There are 73 private companies in the world with valuations of more than $1 billion, up from 40 just one year ago, according to a report published by The Wall Street Journal yesterday.

Some of those 40 companies are no longer on the list. Beats, valued in February 2014 at $1.1 billion, was sold to Apple for $3 billion, earning Dr. Dre and early investor LeBron James hefty paychecks. The company with the highest valuation at the time, Chinese e-commerce business JD.com valued at $11.7 billion, had a $1.78 billion IPO in May. Fortune’s Dan Primack has tried to poke holes in the list, too, noting companies such as Lazada and SurveyMonkey were left off.

Two private companies today are valued at more than $40 billion—Chinese smartphone maker Xiaomi and private car service Uber. Eight companies are now valued at more than $10 billion, up from only three last year. And those valuations are growing.

Uber added $1 billion to its Series E financing round, bringing the total amount raised in the round to $2.8 billion, according to The New York Times. As Uber announced it was raising funding, bringing its total to more than $5 billion of private financing, more and more investors clamored to join, the paper reported.

Other private operators, such as Pinterest, are making similarly dramatic moves. The company is in talks to raise $500 million, propelling its valuation to above $11 billion, according to the Journal. That would make it the ninth private company in the world with an estimated value of $10 billion or more.

Snapchat is seeking to raise $500 million itself, according to Bloomberg.

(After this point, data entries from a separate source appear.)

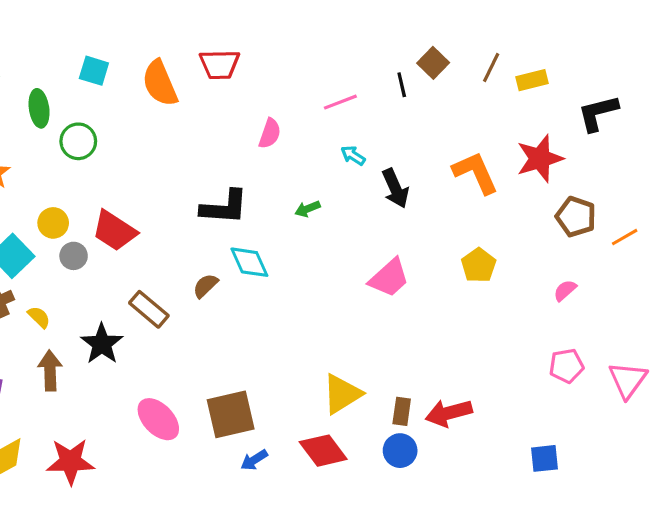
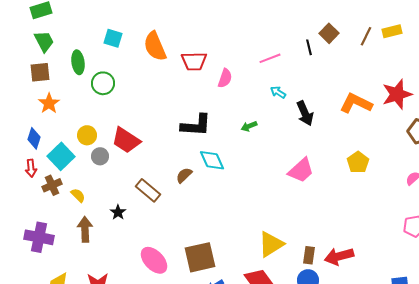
red trapezoid: (220, 64) -> (194, 61), moved
yellow rectangle: (532, 80) -> (392, 31), moved
orange L-shape: (475, 173) -> (356, 103), turned -40
black star: (102, 344) -> (118, 212), size x0.6

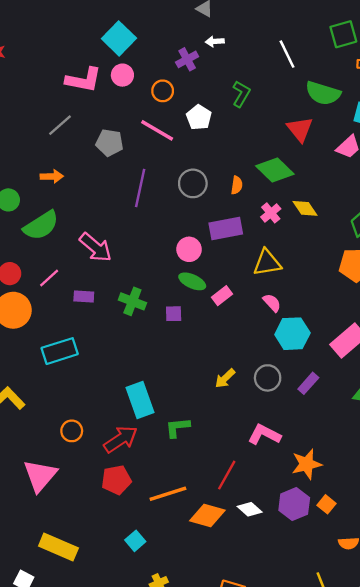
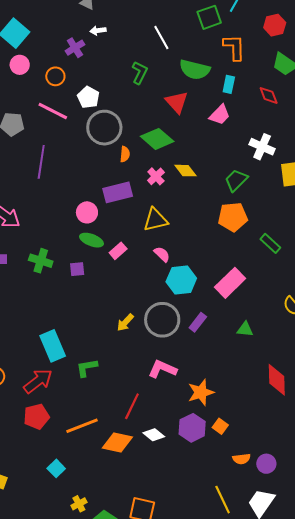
green L-shape: (241, 94) -> (140, 73), moved
gray circle: (193, 183) -> (104, 128), moved, size x1.4
gray circle: (268, 378) -> (162, 320), size x1.5

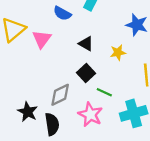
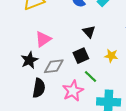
pink triangle: (42, 39) -> (43, 39), moved
yellow star: (118, 53) -> (111, 56), moved
black star: (28, 112) -> (29, 60), moved

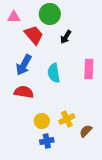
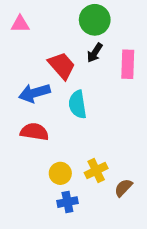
green circle: (50, 14) -> (95, 20), moved
red trapezoid: (34, 35) -> (62, 66), moved
blue arrow: (24, 65) -> (34, 93), turned 45
pink rectangle: (89, 69) -> (128, 64), moved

That would place the social media app’s value at as much as $19 billion.

Part of the value venture capitalists see in these companies is more than what we see right now, which is why the dramatic numbers can seem extreme. Each is seeking some method of expanding the services it offers, such as Uber’s plan to offer a car pooling feature that lets strangers share rides to the same location. And Pinterest is seeking to expand beyond scrapbooking, potentially becoming a place where people pinpoint things they intend to buy.

Venture capitalists are often looking for tech businesses that can turn the single product that it starts with into an entire platform—to use an unfortunately wonky term. A platform not only attracts a wider audience, it better engages an audience. And engagement is the clear path to monetization.

Still, the flush of cash has plenty of people talking about a bubble.

Bill Gurley, a partner at Benchmark, flat out said, “Stop cramming money into private companies,” at the Goldman Sachs Technology and Internet conference last week, according to a report in Forbes. He said valuations aren’t being rigorously evaluated, and companies aren’t going through proper audit processes, the report said.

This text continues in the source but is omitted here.